[infinispan-dev] replacing the (FineGrained)AtomicMap with grouping

Sat Sep 21 21:32:46 EDT 2013

On Sat, Sep 21, 2013 at 3:33 PM, Sanne Grinovero <sanne at infinispan.org> wrote:
> On 20 September 2013 23:19, William Burns <mudokonman at gmail.com> wrote:
>> Responses inline
>>
>> Also want to preface this with: If you haven't seen in other mailing
>> list Read Committed is going away as it doesn't work properly in DIST
>> (in fact AM is is really badly bugged with RC with DIST);
>
> We didn't agree on dropping it, in fact I think that would be a big
> mistake considering the overhead of RR when dealing with large entries
> / many entries.

The additional overhead would be on the first read as it wraps the
entry with RR.  This would just require an object allocation with 5
additional references to already stored objects.  Subsequent reads or
writes would have the same cost.  Actually a write then read is
slightly faster with RR since it does the wrapping immediately on the
read.  Large entities would have the least impact as it would scale
with the amount of entries in the cache.

> For example in all Search use cases we really don't need any RR
> guarantee and would be wise to handle each operation in the most
> efficient strategy.
> [Technically it would be awesome to be able to be able to rely on RR
> but it doesn't work as in databases - it doesn't snapshot the version
> of entries not touched yet - so we have to compensate at a higher
> layer..]

The repeatable read implementation is the same as Oracle using multi
versioned entries.  It sounds like what you are talking about is
Serializable which doesn't scale.

>
>> On Fri, Sep 20, 2013 at 9:56 AM, Emmanuel Bernard
>> <emmanuel at hibernate.org> wrote:
>>> I sort of see how we could replace it but we do make use of the FGAM to
>>> represent an Hibernate OGM dehydrated entity with one property per map
>>> entry.
>>> >From what you are describing we would get an alternative solution but
>>> that would mean more memory strain and object creation. That will
>>> negatively impact the Infinispan backend.
>>
>> Object creation overhead shouldn't be that bad, the only real addition
>> is each node would keep a map containing the group name pointing to
>> the keys that are tied to that group (for entrySet etc).  This allows
>> for much better serialization performance, detailed below, since you
>> can optimize only reading the key(s) you care about.
>
> Isn't FGAM also more efficient storage-wise? Technically it's storing
> a single entry so I would expect it to be "better packed" somehow.

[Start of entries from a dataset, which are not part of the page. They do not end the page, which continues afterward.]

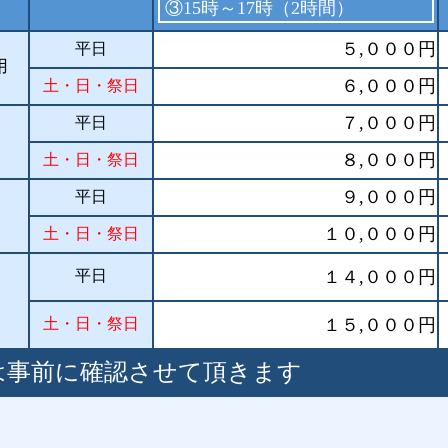
③15時～17時（2時間）
５,０００円
平日
用
６,０００円
土・日・祭日
７,０００円
平日
８,０００円
土・日・祭日
９,０００円
平日
１０,０００円
土・日・祭日
可
平日
１４,０００円
土・日・祭日
１５,０００円
は事前に確認させて頂きます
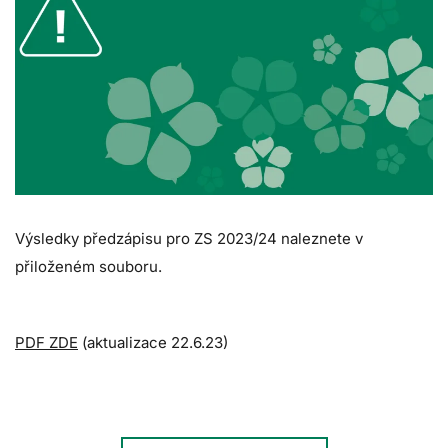
Výsledky předzápisu pro ZS 2023/24 naleznete v
přiloženém souboru.
PDF ZDE
(aktualizace 22.6.23)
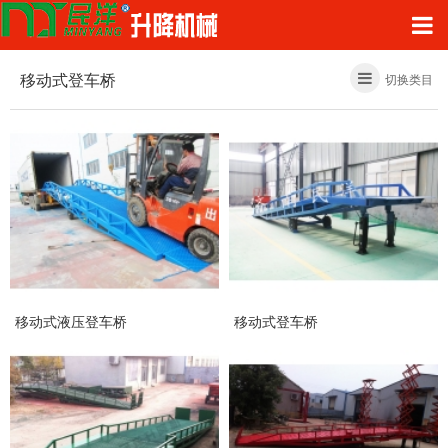
移动式登车桥
切换类目
移动式液压登车桥
移动式登车桥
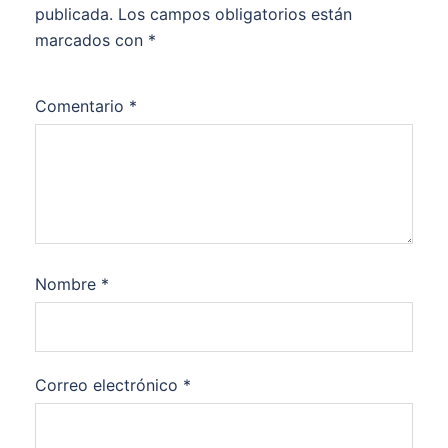
publicada.
Los campos obligatorios están
marcados con
*
Comentario
*
Nombre
*
Correo electrónico
*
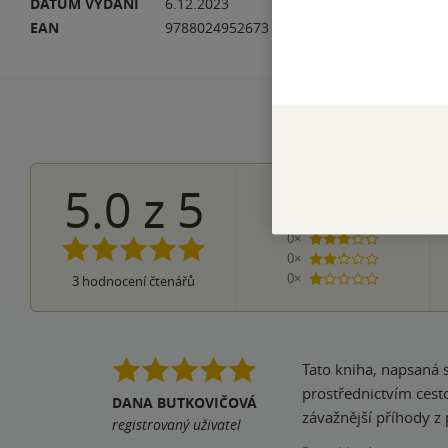
DATUM VYDÁNÍ
6.12.2023
JA
EAN
9788024952673
5.0
z
5
3×
5 hvězdiček
0×
4 hvězdičky
0×
3 hvězdičky
0×
2 hvězdičky
0×
3
hodnocení čtenářů
1 hvezdička
Tato kniha, napsaná
prostřednictvím cesto
DANA BUTKOVIČOVÁ
závažnější příhody z 
registrovaný uživatel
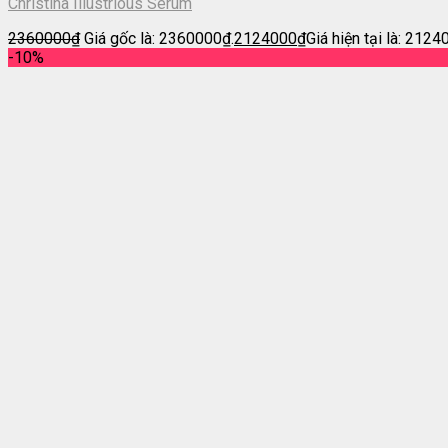
Christina Illustrious Serum
2360000
₫
Giá gốc là: 2360000₫.
2124000
₫
Giá hiện tại là: 2124
-10%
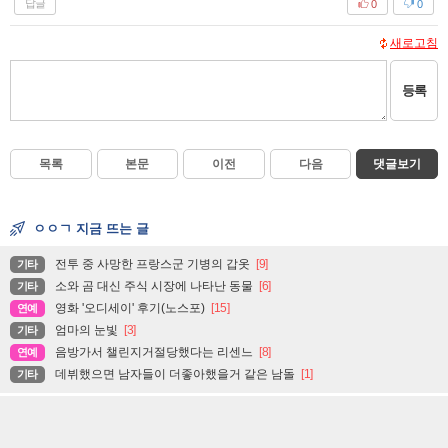
답글
0
0
새로고침
등록
목록
본문
이전
다음
댓글보기
ㅇㅇㄱ 지금 뜨는 글
전투 중 사망한 프랑스군 기병의 갑옷
[9]
기타
소와 곰 대신 주식 시장에 나타난 동물
[6]
기타
영화 '오디세이' 후기(노스포)
[15]
연예
엄마의 눈빛
[3]
기타
음방가서 챌린지거절당했다는 리센느
[8]
연예
데뷔했으면 남자들이 더좋아했을거 같은 남돌
[1]
기타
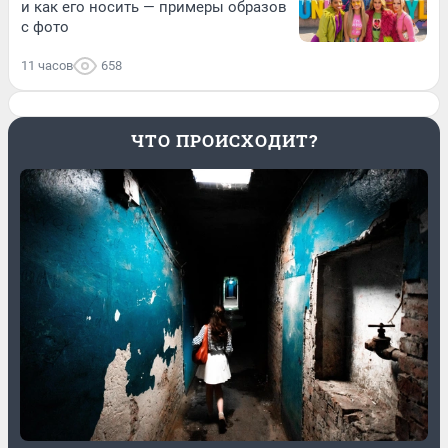
и как его носить — примеры образов
с фото
11 часов
658
ЧТО ПРОИСХОДИТ?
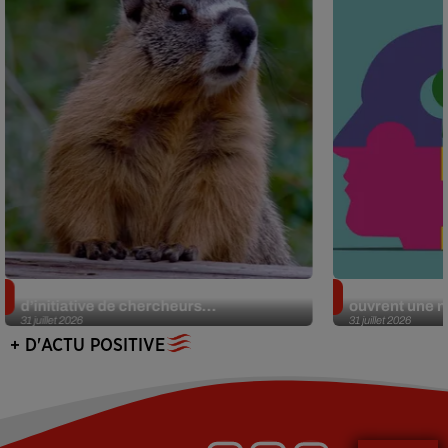
Des marmottes sur OnlyFans : la drôle
Alzheimer : d
d’initiative de chercheurs...
ouvrent une no
31 juillet 2026
31 juillet 2026
+ D'ACTU POSITIVE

It is actually very similar.  Basically it is ICE variants vs
FastCopyHashMap.Entry.  For immortal, groups would be less but other
types would be slightly larger.  But also one thing this buys you that
I didn't think about until you pointed out is using groups you get all
the expiration and eviction benefits as well, which FGAM doesn't
provide (currently at least).

>
>>>
>>> Also I don't remember if we use the key lock but at some point we will.
>>> I imagine a workaround is to lock the id property.
>
> +1
> Also we already include the id property consistently in any other
> query to guarantee ordering of writes, so that would be a simple
> change.
>
>> Yeah just using a separate but shared lock would cover that pretty
>> easily, but also opens to missed locking as it isn't implicit anymore.
>
> For OGM specifically locking shouldn't be a problem.
>
>>> OGM could live with it but it seems the usage is rendered more
>>> complicated and users having the same style of requirements would need
>>> to be more expert (more complex APIs).
>
> +1
>
>>>
>>> Emmanuel
>>
>>
>> On Fri, Sep 20, 2013 at 1:38 PM, Emmanuel Bernard
>> <emmanuel at hibernate.org> wrote:
>>> Well, I have always wanted a way to only read some keys from a FGAM. Sort of like a projection.
>> +1
>>>
>>>> On 20 sept. 2013, at 21:14, Randall Hauch <rhauch at redhat.com> wrote:
>>>>
>>>> IMO, the primary benefit of the FGAM is that you can aggregate your entries into a single entry that is a real aggregate: read the map and you get all the FGAM's entries in one fell swoop. IIUC, your proposal loses this capability for a single read of all aggregate parts. Is that right?
>
> I think Randall nailed it: that was my first thought as well, that's not nice.
> The good news is that I had already opened - a long time ago - a
> feature request for multi-Get: something like "Value[] get(Key...) ",
> if we had such a feature then FGAM would be in a better position to be
> deprecated.
>
>> That is one benefit.  However this also very costly when you are
>> performing any operation on the AtomicMap from a node that doesn't own
>> that value as it will have to retrieve the entire contents on every
>> operation remotely if not owner (only once inside a given batch/tx).
>
> But the proposed alternatives doesn't improve on that either ;-)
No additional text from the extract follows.